# Chemical weapons



## NaeKid (Oct 17, 2008)

With all the talk about Syria and chemical weapons, I wanted to try to come to a better understanding of what they really are, how to protect myself in case I come into contact with the chemicals and if I should just kiss my own butt goodbye ... 

http://en.wikipedia.org/wiki/Chemical_weapon

Without doing a complete copy and paste from Wikipedia, it looks like there are many different types of chemical - from something as simple as a tear-gas canister to make the eyes water, to smoke-bombs that can cause someone to cough and choke all the way to weapons of mass-destruction where even a hint of the chemical can worm its way into your body, attack the nerves and cause a shut-down of your entire system. Not a reboot, a shutdown (nice way to say .... YerDead).

According to Wikipedia, many countries have stockpiles of chemical-weapons and some of the "weapons" could be made in a home laboratory - if you can find the right ingredients that is.
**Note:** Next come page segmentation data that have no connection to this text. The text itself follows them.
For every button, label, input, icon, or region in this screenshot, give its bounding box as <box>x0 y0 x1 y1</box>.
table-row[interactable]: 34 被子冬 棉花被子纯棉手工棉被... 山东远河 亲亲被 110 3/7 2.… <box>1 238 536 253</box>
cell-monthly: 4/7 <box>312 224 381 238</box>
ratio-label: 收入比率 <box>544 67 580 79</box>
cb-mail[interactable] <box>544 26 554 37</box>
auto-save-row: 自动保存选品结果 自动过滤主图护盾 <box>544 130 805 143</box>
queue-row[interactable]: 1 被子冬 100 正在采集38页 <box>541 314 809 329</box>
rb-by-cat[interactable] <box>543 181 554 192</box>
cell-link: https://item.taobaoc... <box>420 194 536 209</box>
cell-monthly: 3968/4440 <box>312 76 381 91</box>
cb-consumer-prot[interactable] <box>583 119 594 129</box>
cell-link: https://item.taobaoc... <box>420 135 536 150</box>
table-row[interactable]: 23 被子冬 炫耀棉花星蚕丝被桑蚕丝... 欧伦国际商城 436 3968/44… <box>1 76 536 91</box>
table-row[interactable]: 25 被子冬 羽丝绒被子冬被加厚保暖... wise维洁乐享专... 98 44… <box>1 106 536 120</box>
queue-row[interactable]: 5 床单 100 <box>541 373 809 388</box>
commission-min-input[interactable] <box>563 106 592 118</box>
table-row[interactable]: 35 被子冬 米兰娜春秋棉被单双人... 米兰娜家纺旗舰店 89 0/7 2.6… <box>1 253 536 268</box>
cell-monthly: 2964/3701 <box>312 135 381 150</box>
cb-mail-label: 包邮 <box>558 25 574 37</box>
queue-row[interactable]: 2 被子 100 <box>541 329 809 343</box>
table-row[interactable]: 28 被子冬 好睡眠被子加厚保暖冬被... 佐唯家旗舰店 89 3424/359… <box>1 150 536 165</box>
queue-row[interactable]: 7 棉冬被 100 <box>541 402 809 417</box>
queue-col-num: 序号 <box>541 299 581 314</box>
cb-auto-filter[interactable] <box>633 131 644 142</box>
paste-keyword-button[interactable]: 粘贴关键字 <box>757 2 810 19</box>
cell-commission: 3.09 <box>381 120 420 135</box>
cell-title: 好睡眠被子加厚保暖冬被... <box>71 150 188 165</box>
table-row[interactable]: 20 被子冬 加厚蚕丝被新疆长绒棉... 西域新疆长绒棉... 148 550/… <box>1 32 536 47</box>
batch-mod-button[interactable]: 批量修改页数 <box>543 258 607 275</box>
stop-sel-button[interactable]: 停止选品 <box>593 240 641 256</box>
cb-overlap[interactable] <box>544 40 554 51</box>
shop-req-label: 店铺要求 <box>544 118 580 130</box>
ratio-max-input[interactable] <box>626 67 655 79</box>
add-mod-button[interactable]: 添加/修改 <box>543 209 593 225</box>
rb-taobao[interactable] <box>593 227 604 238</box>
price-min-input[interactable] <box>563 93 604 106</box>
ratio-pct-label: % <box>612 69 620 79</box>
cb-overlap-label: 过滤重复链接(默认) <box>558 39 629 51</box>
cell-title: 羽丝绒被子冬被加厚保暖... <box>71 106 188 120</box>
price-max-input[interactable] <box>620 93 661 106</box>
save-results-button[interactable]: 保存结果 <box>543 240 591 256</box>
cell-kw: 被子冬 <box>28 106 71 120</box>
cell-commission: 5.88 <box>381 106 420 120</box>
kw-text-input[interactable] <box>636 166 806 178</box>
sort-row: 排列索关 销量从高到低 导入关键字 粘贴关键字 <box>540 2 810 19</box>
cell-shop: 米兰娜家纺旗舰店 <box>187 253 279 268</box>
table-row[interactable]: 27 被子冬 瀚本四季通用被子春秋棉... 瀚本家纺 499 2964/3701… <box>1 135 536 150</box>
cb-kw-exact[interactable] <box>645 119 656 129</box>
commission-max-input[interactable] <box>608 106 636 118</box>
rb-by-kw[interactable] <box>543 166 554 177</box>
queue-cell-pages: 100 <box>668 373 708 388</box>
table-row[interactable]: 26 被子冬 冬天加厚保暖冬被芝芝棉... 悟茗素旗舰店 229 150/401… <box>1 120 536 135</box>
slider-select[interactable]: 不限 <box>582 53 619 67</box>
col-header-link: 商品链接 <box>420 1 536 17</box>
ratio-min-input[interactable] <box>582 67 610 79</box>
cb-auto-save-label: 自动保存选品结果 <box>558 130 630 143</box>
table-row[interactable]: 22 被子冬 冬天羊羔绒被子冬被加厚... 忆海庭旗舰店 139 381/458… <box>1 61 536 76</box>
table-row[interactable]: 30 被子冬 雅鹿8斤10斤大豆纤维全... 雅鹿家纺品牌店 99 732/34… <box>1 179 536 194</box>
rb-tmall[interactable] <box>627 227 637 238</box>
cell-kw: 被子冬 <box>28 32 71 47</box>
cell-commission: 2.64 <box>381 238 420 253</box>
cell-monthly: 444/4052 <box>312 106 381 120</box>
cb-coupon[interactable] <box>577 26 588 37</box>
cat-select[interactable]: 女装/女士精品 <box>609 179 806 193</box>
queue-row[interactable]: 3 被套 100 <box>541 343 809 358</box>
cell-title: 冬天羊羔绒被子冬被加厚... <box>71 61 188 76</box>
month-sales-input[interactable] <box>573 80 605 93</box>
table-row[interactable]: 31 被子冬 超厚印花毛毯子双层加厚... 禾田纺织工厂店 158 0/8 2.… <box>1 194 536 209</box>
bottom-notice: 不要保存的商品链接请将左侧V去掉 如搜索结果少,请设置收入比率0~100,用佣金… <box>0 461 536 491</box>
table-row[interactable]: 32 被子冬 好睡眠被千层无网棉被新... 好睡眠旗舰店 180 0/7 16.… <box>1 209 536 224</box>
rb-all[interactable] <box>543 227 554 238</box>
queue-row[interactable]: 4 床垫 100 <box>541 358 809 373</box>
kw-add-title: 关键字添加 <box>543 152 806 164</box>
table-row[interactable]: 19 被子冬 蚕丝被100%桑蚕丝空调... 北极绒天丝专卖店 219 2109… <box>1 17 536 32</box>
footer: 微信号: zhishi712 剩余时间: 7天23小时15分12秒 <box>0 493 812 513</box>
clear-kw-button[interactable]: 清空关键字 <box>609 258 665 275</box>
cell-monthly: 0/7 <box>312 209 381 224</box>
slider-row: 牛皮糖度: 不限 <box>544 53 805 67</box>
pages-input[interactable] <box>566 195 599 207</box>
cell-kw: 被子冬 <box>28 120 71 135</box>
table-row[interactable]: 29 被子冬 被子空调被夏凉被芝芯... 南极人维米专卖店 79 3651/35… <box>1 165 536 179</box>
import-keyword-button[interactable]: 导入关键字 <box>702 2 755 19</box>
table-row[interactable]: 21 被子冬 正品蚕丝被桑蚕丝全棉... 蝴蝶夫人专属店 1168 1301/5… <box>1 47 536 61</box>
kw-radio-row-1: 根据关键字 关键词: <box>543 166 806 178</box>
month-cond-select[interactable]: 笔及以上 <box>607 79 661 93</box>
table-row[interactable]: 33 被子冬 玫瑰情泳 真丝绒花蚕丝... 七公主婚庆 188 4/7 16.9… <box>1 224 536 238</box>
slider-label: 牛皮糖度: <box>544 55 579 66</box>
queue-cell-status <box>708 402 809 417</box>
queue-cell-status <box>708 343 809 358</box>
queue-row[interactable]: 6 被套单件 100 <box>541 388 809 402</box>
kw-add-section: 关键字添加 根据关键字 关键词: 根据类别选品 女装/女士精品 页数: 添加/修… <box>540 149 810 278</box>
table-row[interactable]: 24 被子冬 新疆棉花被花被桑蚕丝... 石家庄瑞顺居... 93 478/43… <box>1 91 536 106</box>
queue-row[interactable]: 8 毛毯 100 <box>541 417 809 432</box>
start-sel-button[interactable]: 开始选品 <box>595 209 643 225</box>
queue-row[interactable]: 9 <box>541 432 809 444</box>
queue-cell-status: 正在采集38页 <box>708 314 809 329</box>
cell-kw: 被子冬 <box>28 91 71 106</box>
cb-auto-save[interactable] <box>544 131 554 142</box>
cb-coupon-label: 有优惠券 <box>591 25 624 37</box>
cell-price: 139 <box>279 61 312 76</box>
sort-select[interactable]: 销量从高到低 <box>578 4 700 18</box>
From doing further reading, I found out that MustardGas was the basis for what we now know as chemotherapy, so, it might not be all that bad ... except for the blisters on the skin if it touches you, or blisters in the lungs if you breath it in ... :doh:

I am sure that there are experts in these matters ... I know nothing beyond what I can find on the 'net .. awaiting your responses.


----------



## Magus (Dec 1, 2008)

PM me bro. 
I got your makeshift stuff.


----------



## buggy (Dec 9, 2012)

So what protection to get? I see these gas masks at Amazon but a lot of remarks that the filters are expired.


----------



## hiwall (Jun 15, 2012)

Personally I think the risk of a major chemical attack in the USA is very small. Small quite localized attacks may be a possibility but I see them as not to much of a threat either(though if You were in the middle of a small local attack you may feel it is quite an issue). 
I will consider economic collapse to continue to be the most likely threat to our survival.


----------



## CrackbottomLouis (May 20, 2012)

I'd be more worried about chemical fires from plants in a natural disaster here in the states. If I lived close to one I would add a J List suit to my preps along with my gas mask. Basically just a rubber coverall suit. It was the suit the army issued before the new mopp gear if I'm correct. The army made me give my mopp gear back when I left


----------



## hiwall (Jun 15, 2012)

I'm concerned about the largest nuclear generating plant in the USA is only about 80 miles from my house.


----------



## FatTire (Mar 20, 2012)

I dont know much about chemical, biological, or radiological preparedness. A quick search on the net yielded little info. The CDC has systems in place for a response, but so far Ive not found anything good on what sort of basic kit an individual should have. I would be very interested in that, even though such an attack is, I think, pretty low on the probability scale. If a basic kit could be put together cheaply, I would do it.


----------



## Hooch (Jul 22, 2011)

I read a book about this guy who defected from when then at the time USSR, more like just after they sorta broke up in different countries. Anyways, he was the top biological n chemical weapons guy during the hieght of his career with russia and developed their program for production n research. It was a very interesting book...scarry to. Even tho many countries all agreed to not make these weapons n blah blah blah...we all did. He didnt get into great detail about each n every one but It left me with an impression that we have some crazy weaponized stuff. 
I remember after 9/11 sometime emergency responders all got enough "chemical gear" for each person n member. We all got assigned a suitbag n whatnot and I asked my teamleader ok...any training?? what does this protect me from?? a lil tyvek suit n green rubber boots ...ok I remember thinking someone gonna kill themselves trying to be a hero...what a waste of money. They sat for years getting old n foul. 
But I too would consider a "prep" if it's feasable n not to pricey..


----------



## drfacefixer (Mar 8, 2013)

FatTire said:


> I dont know much about chemical, biological, or radiological preparedness. A quick search on the net yielded little info. The CDC has systems in place for a response, but so far Ive not found anything good on what sort of basic kit an individual should have. I would be very interested in that, even though such an attack is, I think, pretty low on the probability scale. If a basic kit could be put together cheaply, I would do it.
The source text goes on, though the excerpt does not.